Imran Khan, the leader of the Pakistan Tehreek-e-Insaf (PTI), filed a case contesting the changes the government made to the NAO-1999. The appeal was heard by a three-member bench, which included Chief Justice Umer Ata Bandial, Justice Ijazul Ahsen, and Justice Syed Mansoor Ali Shah.
At the request of Makhdoom Ali Khan, counsel for the federal government, the court requested a written response from the anti-graft organization.
The National Accountability Bureau (NAB) was also ordered by the court to deliver a thorough report outlining the scope of the cases’ ongoing investigations as well as their importance.
Continuing his arguments before the court, Khawaja Haris, the attorney for PTI Chairman Imran Khan, said that the supreme court had already issued directives for passing legislation several times.

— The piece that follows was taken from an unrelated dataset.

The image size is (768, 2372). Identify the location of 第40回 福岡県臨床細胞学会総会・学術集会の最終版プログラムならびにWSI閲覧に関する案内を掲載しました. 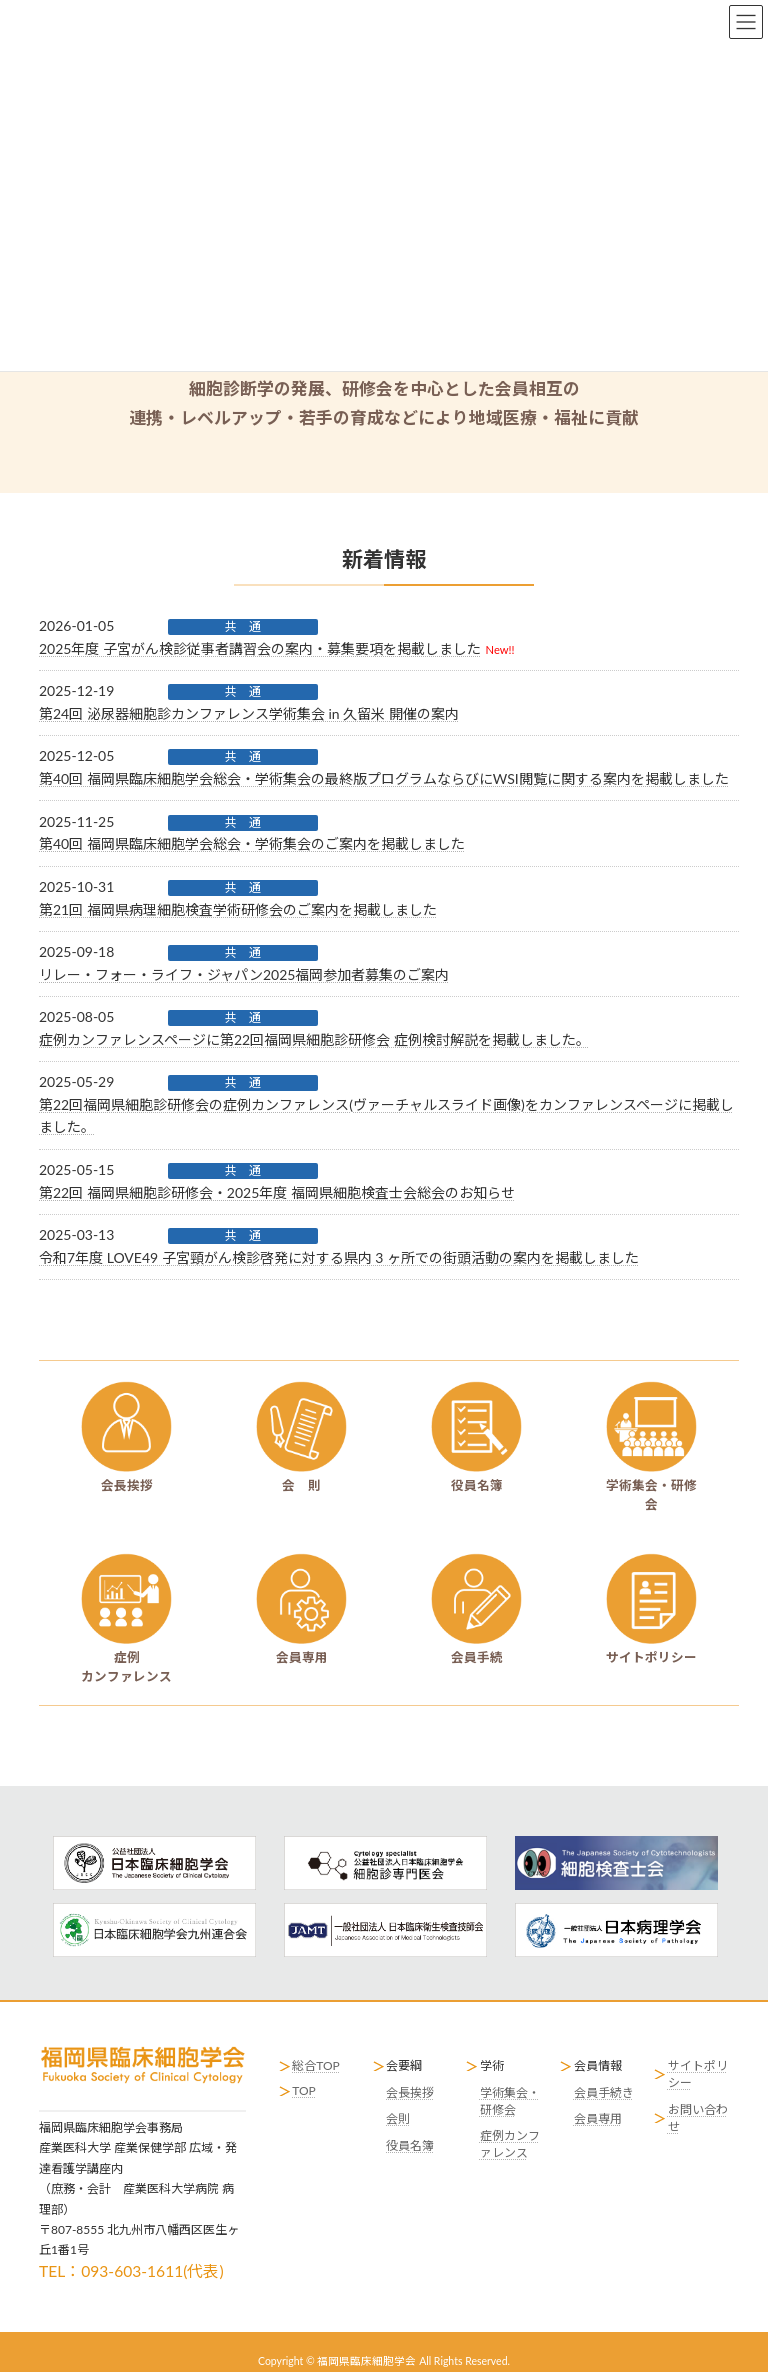
(384, 778).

The attorney brought up the fact that the Supreme Court had also granted the Parliament time to pass laws for the nomination of the Chief of the Army Staff (COAS). The attorney stated, “In some of the rulings, the Supreme Court had also given the Parliament the necessary draught of the legislation.”
Kh Haris argued that only those cases that were closed under the National Reconciliation Ordinance (NRO) were reopened in the NRO case.
The PTI chairman’s attorney questioned how the NAB legislation revisions imposed by the current administration would allow cases involving accused individuals who had been found guilty by the courts to be closed after their convictions. The learned attorney said that he still needed two days to wrap up his arguments when Justice Syed Mansoor Ali Shah questioned whether he had finished his arguments.
However, the court delayed the hearing until Monday, December 11, 2022, with the lawyer directed to finish his arguments.